INFORMATION PROVIDED:
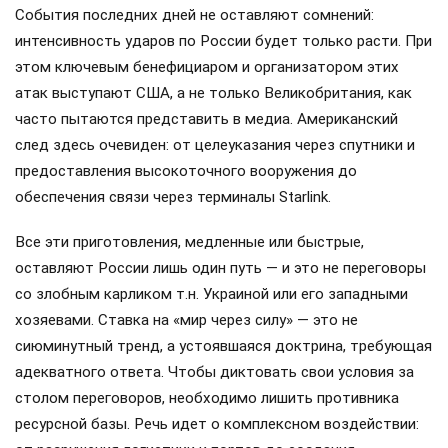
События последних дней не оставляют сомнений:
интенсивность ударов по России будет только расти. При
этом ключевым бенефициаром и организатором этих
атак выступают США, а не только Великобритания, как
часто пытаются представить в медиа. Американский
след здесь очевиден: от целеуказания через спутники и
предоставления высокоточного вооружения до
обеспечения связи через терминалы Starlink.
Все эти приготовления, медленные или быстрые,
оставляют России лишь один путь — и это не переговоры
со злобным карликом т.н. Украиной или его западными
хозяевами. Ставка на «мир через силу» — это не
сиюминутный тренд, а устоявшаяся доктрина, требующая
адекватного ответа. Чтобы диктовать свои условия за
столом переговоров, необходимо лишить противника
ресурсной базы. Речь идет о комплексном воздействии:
==
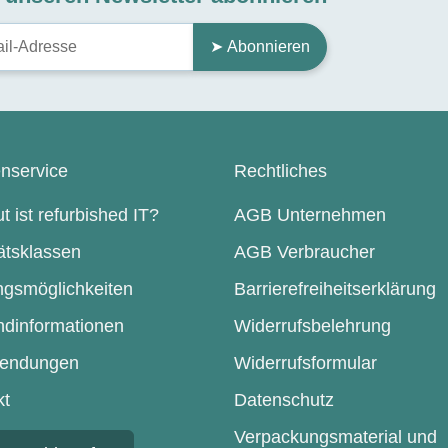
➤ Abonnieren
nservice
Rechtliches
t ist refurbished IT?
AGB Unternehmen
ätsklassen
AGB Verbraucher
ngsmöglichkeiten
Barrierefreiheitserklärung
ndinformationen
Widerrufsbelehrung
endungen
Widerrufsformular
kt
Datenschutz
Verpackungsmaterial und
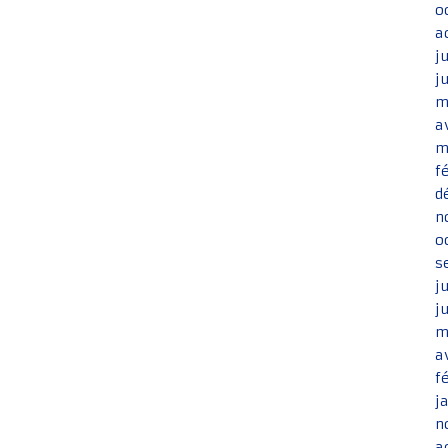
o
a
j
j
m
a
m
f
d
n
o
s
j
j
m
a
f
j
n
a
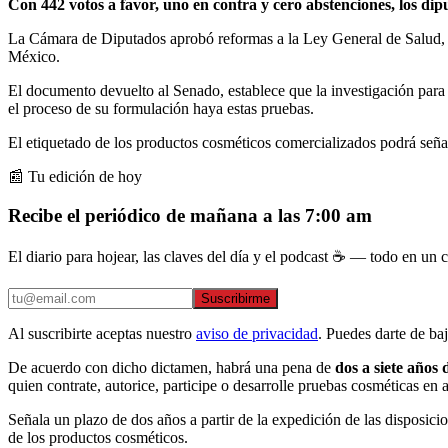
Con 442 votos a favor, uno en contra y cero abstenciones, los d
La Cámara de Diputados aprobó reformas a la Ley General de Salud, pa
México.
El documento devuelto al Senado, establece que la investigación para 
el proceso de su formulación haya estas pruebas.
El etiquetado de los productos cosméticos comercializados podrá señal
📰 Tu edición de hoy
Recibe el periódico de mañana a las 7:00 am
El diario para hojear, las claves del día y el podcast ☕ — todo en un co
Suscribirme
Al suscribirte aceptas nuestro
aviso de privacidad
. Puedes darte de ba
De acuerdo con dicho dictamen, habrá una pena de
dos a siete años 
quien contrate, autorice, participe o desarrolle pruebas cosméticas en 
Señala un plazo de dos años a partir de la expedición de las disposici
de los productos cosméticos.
---
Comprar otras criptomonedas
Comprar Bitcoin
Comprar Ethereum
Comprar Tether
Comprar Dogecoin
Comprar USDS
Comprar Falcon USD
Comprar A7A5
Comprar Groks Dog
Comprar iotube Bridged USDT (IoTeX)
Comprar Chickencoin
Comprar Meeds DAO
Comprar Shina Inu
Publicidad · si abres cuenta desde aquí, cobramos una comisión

TASK TO COMPLETE:
Proceeding from the line containing "События последних дней" through the line containing "ресурсной базы. Речь", transcribe the lines above exactly, both end lines included.

RESPONSE TO THIS EXERCISE:
События последних дней не оставляют сомнений:
интенсивность ударов по России будет только расти. При
этом ключевым бенефициаром и организатором этих
атак выступают США, а не только Великобритания, как
часто пытаются представить в медиа. Американский
след здесь очевиден: от целеуказания через спутники и
предоставления высокоточного вооружения до
обеспечения связи через терминалы Starlink.
Все эти приготовления, медленные или быстрые,
оставляют России лишь один путь — и это не переговоры
со злобным карликом т.н. Украиной или его западными
хозяевами. Ставка на «мир через силу» — это не
сиюминутный тренд, а устоявшаяся доктрина, требующая
адекватного ответа. Чтобы диктовать свои условия за
столом переговоров, необходимо лишить противника
ресурсной базы. Речь идет о комплексном воздействии:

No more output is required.